You may have to Search all our reviewed books and magazines, click the sign up button below to create a free account.
The workshop on an Infrastructure for Mobile and Wireless Systems was held in Scottsdale, Arizona on October 15, 2001 and was funded by the National Science Foundation (NSF) and sponsored by the Telecommunications and Information Technology Institute of the College of Engineering at Florida International U- versity (FIU), to establish a common infrastructure for the discipline of mobile and wireless networking, and to serve its rapidly emerging mobile and wireless community of researchers and practitioners. The workshop provides a single, cohesive, and high-quality forum for disseminating research and experience in this emerging ?eld. Of signi?cance is the integration of many diverse com- ni...
This book constitutes the refereed proceedings of the 4th International Conference on Model and Data Engineering, MEDI 2014, held in Larnaca, Cyprus, in September 2014. The 16 long papers and 12 short papers presented together with 2 invited talks were carefully reviewed and selected from 64 submissions. The papers specifically focus on model engineering and data engineering with special emphasis on most recent and relevant topics in the areas of modeling and models engineering; data engineering; modeling for data management; and applications and tooling.
This book presents the thoroughly refereed joint post-proceedings of three workshops held during the 17th International Conference on Conceptual Modeling, ER '98, in Singapore in November 1998. The 50 revised papers presented have gone through two rounds of reviewing and revision. The book is divided in sections on knowledge discovery, data mining, data and web warehousing, multidimensional databases, data warehouse design, caching, data dissemination, replication, mobile networks, mobile platforms, tracking and monitoring, collaborative work support, temporal data modelling, moving objects and spatial indexing, spatio-temporal databases, and video database contents.

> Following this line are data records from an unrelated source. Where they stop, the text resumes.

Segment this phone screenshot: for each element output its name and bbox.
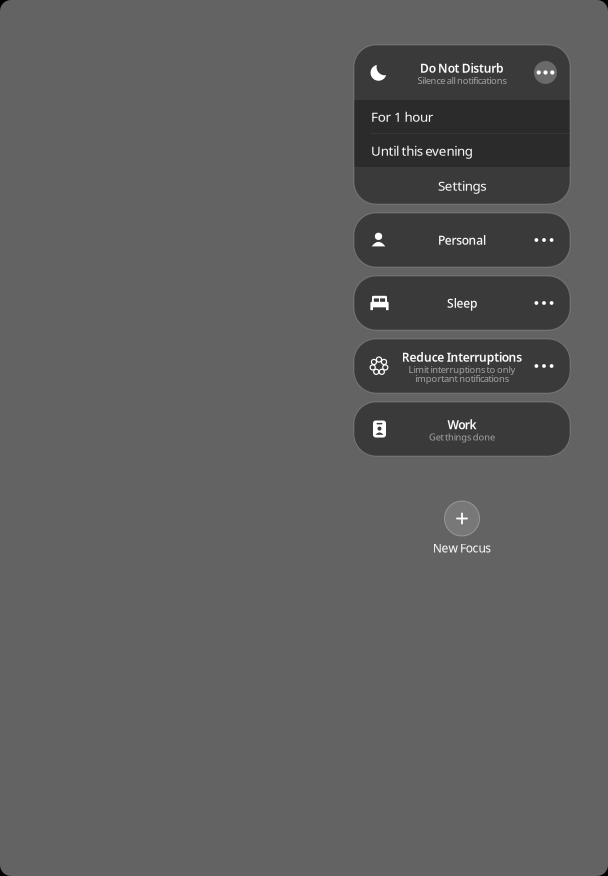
button[interactable]: Settings [354,167,570,204]
button[interactable]: Do Not Disturb options [534,61,557,84]
staticText: Until this evening [371,142,473,159]
staticText: For 1 hour [371,108,434,125]
staticText: Sleep [447,295,477,311]
staticText: Limit interruptions to only [409,363,515,376]
button[interactable]: Until this evening [354,134,570,167]
button[interactable]: Reduce Interruptions [354,339,570,393]
staticText: Work [447,416,476,432]
staticText: Get things done [429,431,495,443]
staticText: Silence all notifications [417,74,507,87]
button[interactable]: Personal [354,213,570,267]
staticText: important notifications [415,372,509,385]
staticText: Reduce Interruptions [402,349,522,365]
button[interactable]: Sleep [354,276,570,330]
staticText: Settings [438,177,486,194]
staticText: Personal [438,232,486,248]
button[interactable]: New Focus [354,501,570,556]
button[interactable]: Work [354,402,570,456]
staticText: New Focus [433,540,491,556]
staticText: Do Not Disturb [420,60,504,76]
button[interactable]: For 1 hour [354,100,570,133]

This book is a thoroughly arranged anthology outlining the state of the art in the emerging area of visual informationsystems. The chapters presented are a selection of thoroughly refereed and revised full papers first presented at the First International Conference on visual Information Systems held in February 1996. Next generation information systems have a high visual content, and there will be a shift in emphasis from a paradigm of predominantly alphanumeric data processing to one of visual information processing. The book provides a detailed introductory chapter, two keynotes by leading authorities, sections on design and architecture, database management and modelling, contend-based search and retrieval, feature extraction and indexing, query model and interface, and object recognition and content organization.

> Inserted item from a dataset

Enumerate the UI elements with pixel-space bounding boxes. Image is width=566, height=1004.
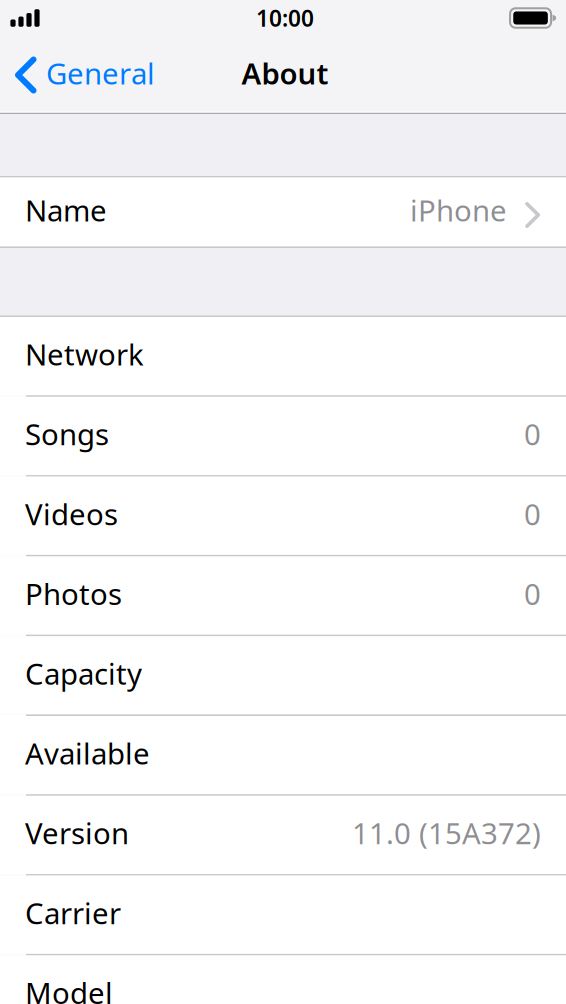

This book constitutes the refereed proceedings of the First International Conference on Data Warehousing and Knowledge Discovery, DaWaK'99, held in Florence, Italy in August/September 1999. The 31 revised full papers and nine short papers presented were carefully reviewed and selected from 88 submissions. The book is divided in topical sections on data warehouse design; online analytical processing; view synthesis, selection, and optimization; multidimensional databases; knowledge discovery; association rules; inexing and object similarities; generalized association rules and data and web mining; time series data bases; data mining applications and data analysis.

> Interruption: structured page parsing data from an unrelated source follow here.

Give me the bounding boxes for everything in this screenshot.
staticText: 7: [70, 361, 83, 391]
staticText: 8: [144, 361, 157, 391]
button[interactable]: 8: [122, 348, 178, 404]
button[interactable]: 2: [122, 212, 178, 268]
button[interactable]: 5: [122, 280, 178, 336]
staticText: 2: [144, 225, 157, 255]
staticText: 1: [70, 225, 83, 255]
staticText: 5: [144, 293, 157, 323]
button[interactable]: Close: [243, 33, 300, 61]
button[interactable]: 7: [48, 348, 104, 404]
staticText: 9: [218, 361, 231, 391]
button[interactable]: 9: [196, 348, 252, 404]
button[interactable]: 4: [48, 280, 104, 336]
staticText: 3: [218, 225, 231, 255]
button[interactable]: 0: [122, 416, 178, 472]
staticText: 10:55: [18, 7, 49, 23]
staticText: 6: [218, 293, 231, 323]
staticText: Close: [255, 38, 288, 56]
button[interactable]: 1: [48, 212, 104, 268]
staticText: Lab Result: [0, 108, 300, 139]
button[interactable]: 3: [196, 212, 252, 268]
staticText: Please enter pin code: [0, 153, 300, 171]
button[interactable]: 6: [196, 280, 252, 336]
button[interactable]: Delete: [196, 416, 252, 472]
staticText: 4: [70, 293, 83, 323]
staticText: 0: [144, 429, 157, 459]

Sebastian Pape discusses two different scenarios for authentication. On the one hand, users cannot trust their devices and nevertheless want to be able to do secure authentication. On the other hand, users may not want to be tracked while their service provider does not want them to share their credentials. Many users may not be able to determine whether their device is trustworthy, i.e. it might contain malware. One solution is to use visual cryptography for authentication. The author generalizes this concept to human decipherable encryption schemes and establishes a relationship to CAPTCHAS. He proposes a new security model and presents the first visual encryption scheme which makes use of noise to complicate the adversary's task. To prevent service providers from keeping their users under surveillance, anonymous credentials may be used. However, sometimes it is desirable to prevent the users from sharing their credentials. The author compares existing approaches based on non-transferable anonymous credentials and proposes an approach which combines biometrics and smartcards.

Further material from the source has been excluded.